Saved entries
*** Block opens ***

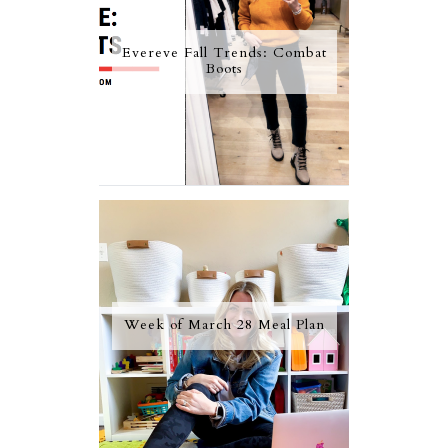
Evereve Fall Trends: Combat
Boots
Week of March 28 Meal Plan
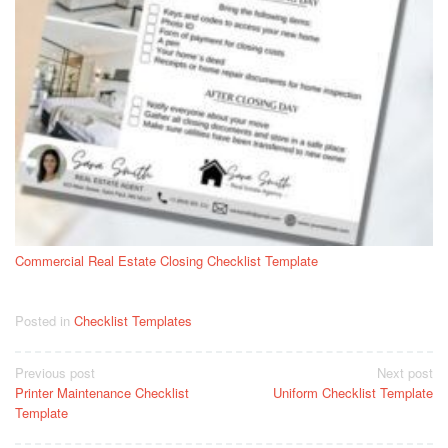
Commercial Real Estate Closing Checklist Template
Posted in
Checklist Templates
Post
Previous post
Next post
Printer Maintenance Checklist
Uniform Checklist Template
navigation
Template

*** Block closes ***

## What to work on
Please show, exactly as written, every line above that contains the word "Checklist".

## Your solution
Commercial Real Estate Closing Checklist Template
Checklist Templates
Printer Maintenance Checklist
Uniform Checklist Template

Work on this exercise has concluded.